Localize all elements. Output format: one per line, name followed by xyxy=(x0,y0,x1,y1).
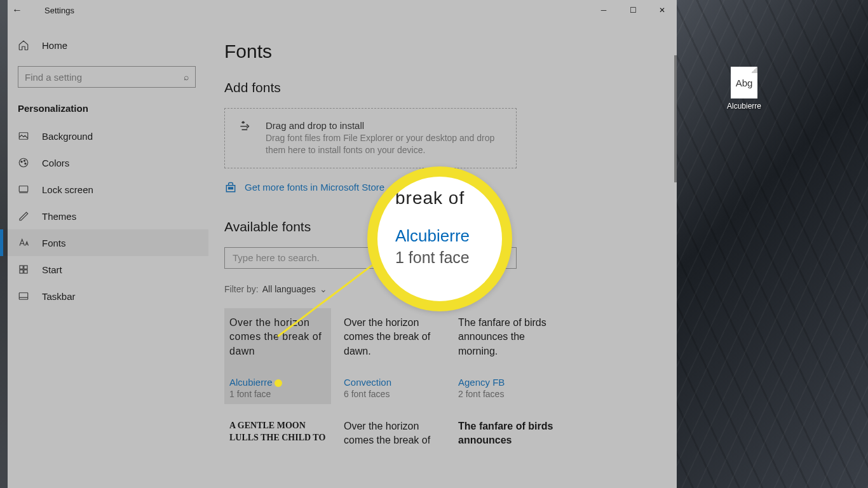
font-grid: Over the horizon comes the break of dawn… xyxy=(224,308,651,485)
font-preview: Over the horizon comes the break of xyxy=(344,419,440,469)
nav-item-colors[interactable]: Colors xyxy=(0,149,208,176)
font-preview: The fanfare of birds announces the morni… xyxy=(458,316,555,365)
circle-font-name: Alcubierre xyxy=(395,226,470,246)
search-icon: ⌕ xyxy=(184,72,189,82)
nav-item-start[interactable]: Start xyxy=(0,256,208,283)
fonts-icon xyxy=(18,237,29,248)
svg-rect-8 xyxy=(20,270,23,273)
nav-label: Taskbar xyxy=(42,291,76,302)
svg-rect-9 xyxy=(24,270,27,273)
maximize-button[interactable]: ☐ xyxy=(618,0,648,20)
start-icon xyxy=(18,264,29,275)
drop-subtitle: Drag font files from File Explorer or yo… xyxy=(266,132,503,156)
window-title: Settings xyxy=(44,6,74,15)
minimize-button[interactable]: ─ xyxy=(589,0,618,20)
taskbar-icon xyxy=(18,290,29,302)
font-name: Agency FB xyxy=(458,377,555,388)
svg-point-4 xyxy=(25,163,26,164)
settings-window: ← Settings ─ ☐ ✕ Home ⌕ Personalization … xyxy=(0,0,677,488)
background-icon xyxy=(18,130,29,142)
nav-label: Start xyxy=(42,264,62,275)
nav-label: Fonts xyxy=(42,238,66,248)
highlight-circle: break of Alcubierre 1 font face xyxy=(367,166,512,311)
add-fonts-heading: Add fonts xyxy=(224,80,651,95)
nav-item-lock[interactable]: Lock screen xyxy=(0,176,208,203)
nav-label: Lock screen xyxy=(42,184,93,195)
font-card[interactable]: A gentle moon lulls the child to xyxy=(224,412,331,485)
font-card[interactable]: Over the horizon comes the break of xyxy=(339,412,445,485)
chevron-down-icon: ⌄ xyxy=(320,284,327,294)
search-input[interactable] xyxy=(25,72,184,83)
svg-point-3 xyxy=(24,160,25,161)
nav-item-background[interactable]: Background xyxy=(0,123,208,149)
font-faces: 2 font faces xyxy=(458,389,555,399)
svg-rect-7 xyxy=(24,266,27,269)
svg-rect-5 xyxy=(19,186,28,192)
font-preview: A gentle moon lulls the child to xyxy=(229,419,326,469)
svg-point-2 xyxy=(21,161,22,162)
store-link[interactable]: Get more fonts in Microsoft Store xyxy=(245,182,384,193)
store-icon xyxy=(224,181,237,194)
back-button[interactable]: ← xyxy=(8,1,27,20)
svg-rect-11 xyxy=(229,187,231,189)
font-preview: Over the horizon comes the break of dawn xyxy=(229,316,326,365)
svg-rect-12 xyxy=(231,187,233,189)
font-card[interactable]: Over the horizon comes the break of dawn… xyxy=(339,308,445,404)
circle-font-faces: 1 font face xyxy=(395,248,470,267)
svg-rect-6 xyxy=(20,266,23,269)
titlebar: ← Settings ─ ☐ ✕ xyxy=(0,0,677,20)
desktop-font-file[interactable]: Abg Alcubierre xyxy=(719,67,770,111)
drop-title: Drag and drop to install xyxy=(266,120,503,131)
file-icon: Abg xyxy=(731,67,757,98)
nav-label: Themes xyxy=(42,211,76,222)
colors-icon xyxy=(18,157,29,168)
home-label: Home xyxy=(42,40,67,51)
nav-item-taskbar[interactable]: Taskbar xyxy=(0,283,208,309)
sidebar: Home ⌕ Personalization BackgroundColorsL… xyxy=(0,20,208,488)
font-card[interactable]: Over the horizon comes the break of dawn… xyxy=(224,308,331,404)
page-title: Fonts xyxy=(224,41,651,62)
close-button[interactable]: ✕ xyxy=(648,0,677,20)
font-card[interactable]: The fanfare of birds announces xyxy=(453,412,560,485)
nav-item-themes[interactable]: Themes xyxy=(0,203,208,229)
font-faces: 1 font face xyxy=(229,389,326,399)
filter-value: All languages xyxy=(262,284,316,294)
home-icon xyxy=(18,39,29,51)
themes-icon xyxy=(18,210,29,222)
lock-icon xyxy=(18,184,29,195)
file-label: Alcubierre xyxy=(719,102,770,111)
nav-item-fonts[interactable]: Fonts xyxy=(0,229,208,256)
svg-rect-10 xyxy=(19,293,28,300)
drop-zone[interactable]: Drag and drop to install Drag font files… xyxy=(224,108,517,168)
section-label: Personalization xyxy=(0,99,208,123)
font-card[interactable]: The fanfare of birds announces the morni… xyxy=(453,308,560,404)
settings-search[interactable]: ⌕ xyxy=(18,66,196,88)
annotation-dot xyxy=(275,379,282,387)
font-preview: Over the horizon comes the break of dawn… xyxy=(344,316,440,365)
font-preview: The fanfare of birds announces xyxy=(458,419,555,469)
svg-point-1 xyxy=(19,158,28,167)
filter-label: Filter by: xyxy=(224,284,259,294)
drop-icon xyxy=(238,120,254,156)
nav-label: Colors xyxy=(42,158,69,168)
font-faces: 6 font faces xyxy=(344,389,440,399)
font-name: Convection xyxy=(344,377,440,388)
circle-preview-text: break of xyxy=(395,188,470,208)
scrollbar[interactable] xyxy=(674,55,677,182)
nav-label: Background xyxy=(42,131,93,142)
home-nav[interactable]: Home xyxy=(0,33,208,57)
* * *
Repeat the listing exactly, pictures excluded.

- **Solution to this task**
Localize all elements. Output format: one per line, name followed by xyxy=(x0,y0,x1,y1).
font-grid: Over the horizon comes the break of dawn… xyxy=(224,308,651,485)
font-preview: Over the horizon comes the break of xyxy=(344,419,440,469)
nav-item-colors[interactable]: Colors xyxy=(0,149,208,176)
font-preview: The fanfare of birds announces the morni… xyxy=(458,316,555,365)
circle-font-name: Alcubierre xyxy=(395,226,470,246)
search-icon: ⌕ xyxy=(184,72,189,82)
nav-item-start[interactable]: Start xyxy=(0,256,208,283)
fonts-icon xyxy=(18,237,29,248)
svg-rect-8 xyxy=(20,270,23,273)
nav-label: Taskbar xyxy=(42,291,76,302)
svg-rect-9 xyxy=(24,270,27,273)
maximize-button[interactable]: ☐ xyxy=(618,0,648,20)
start-icon xyxy=(18,264,29,275)
drop-subtitle: Drag font files from File Explorer or yo… xyxy=(266,132,503,156)
window-title: Settings xyxy=(44,6,74,15)
minimize-button[interactable]: ─ xyxy=(589,0,618,20)
taskbar-icon xyxy=(18,290,29,302)
font-name: Agency FB xyxy=(458,377,555,388)
svg-point-4 xyxy=(25,163,26,164)
settings-window: ← Settings ─ ☐ ✕ Home ⌕ Personalization … xyxy=(0,0,677,488)
background-icon xyxy=(18,130,29,142)
nav-label: Start xyxy=(42,264,62,275)
nav-label: Fonts xyxy=(42,238,66,248)
highlight-circle: break of Alcubierre 1 font face xyxy=(367,166,512,311)
add-fonts-heading: Add fonts xyxy=(224,80,651,95)
nav-item-lock[interactable]: Lock screen xyxy=(0,176,208,203)
nav-label: Lock screen xyxy=(42,184,93,195)
font-card[interactable]: A gentle moon lulls the child to xyxy=(224,412,331,485)
font-card[interactable]: Over the horizon comes the break of xyxy=(339,412,445,485)
chevron-down-icon: ⌄ xyxy=(320,284,327,294)
search-input[interactable] xyxy=(25,72,184,83)
svg-point-3 xyxy=(24,160,25,161)
nav-item-background[interactable]: Background xyxy=(0,123,208,149)
font-faces: 2 font faces xyxy=(458,389,555,399)
svg-rect-7 xyxy=(24,266,27,269)
svg-rect-5 xyxy=(19,186,28,192)
font-preview: A gentle moon lulls the child to xyxy=(229,419,326,469)
svg-point-2 xyxy=(21,161,22,162)
store-link[interactable]: Get more fonts in Microsoft Store xyxy=(245,182,384,193)
store-icon xyxy=(224,181,237,194)
back-button[interactable]: ← xyxy=(8,1,27,20)
svg-rect-11 xyxy=(229,187,231,189)
font-preview: Over the horizon comes the break of dawn xyxy=(229,316,326,365)
svg-rect-12 xyxy=(231,187,233,189)
font-card[interactable]: Over the horizon comes the break of dawn… xyxy=(339,308,445,404)
circle-font-faces: 1 font face xyxy=(395,248,470,267)
svg-rect-6 xyxy=(20,266,23,269)
titlebar: ← Settings ─ ☐ ✕ xyxy=(0,0,677,20)
desktop-font-file[interactable]: Abg Alcubierre xyxy=(719,67,770,111)
drop-title: Drag and drop to install xyxy=(266,120,503,131)
file-icon: Abg xyxy=(731,67,757,98)
nav-label: Themes xyxy=(42,211,76,222)
colors-icon xyxy=(18,157,29,168)
home-label: Home xyxy=(42,40,67,51)
nav-item-taskbar[interactable]: Taskbar xyxy=(0,283,208,309)
sidebar: Home ⌕ Personalization BackgroundColorsL… xyxy=(0,20,208,488)
font-card[interactable]: Over the horizon comes the break of dawn… xyxy=(224,308,331,404)
page-title: Fonts xyxy=(224,41,651,62)
close-button[interactable]: ✕ xyxy=(648,0,677,20)
font-card[interactable]: The fanfare of birds announces xyxy=(453,412,560,485)
nav-item-themes[interactable]: Themes xyxy=(0,203,208,229)
font-faces: 1 font face xyxy=(229,389,326,399)
filter-value: All languages xyxy=(262,284,316,294)
home-icon xyxy=(18,39,29,51)
themes-icon xyxy=(18,210,29,222)
lock-icon xyxy=(18,184,29,195)
file-label: Alcubierre xyxy=(719,102,770,111)
nav-item-fonts[interactable]: Fonts xyxy=(0,229,208,256)
svg-rect-10 xyxy=(19,293,28,300)
drop-zone[interactable]: Drag and drop to install Drag font files… xyxy=(224,108,517,168)
section-label: Personalization xyxy=(0,99,208,123)
font-card[interactable]: The fanfare of birds announces the morni… xyxy=(453,308,560,404)
settings-search[interactable]: ⌕ xyxy=(18,66,196,88)
annotation-dot xyxy=(275,379,282,387)
font-preview: Over the horizon comes the break of dawn… xyxy=(344,316,440,365)
font-preview: The fanfare of birds announces xyxy=(458,419,555,469)
svg-point-1 xyxy=(19,158,28,167)
filter-label: Filter by: xyxy=(224,284,259,294)
drop-icon xyxy=(238,120,254,156)
nav-label: Colors xyxy=(42,158,69,168)
font-faces: 6 font faces xyxy=(344,389,440,399)
font-name: Convection xyxy=(344,377,440,388)
circle-preview-text: break of xyxy=(395,188,470,208)
scrollbar[interactable] xyxy=(674,55,677,182)
nav-label: Background xyxy=(42,131,93,142)
home-nav[interactable]: Home xyxy=(0,33,208,57)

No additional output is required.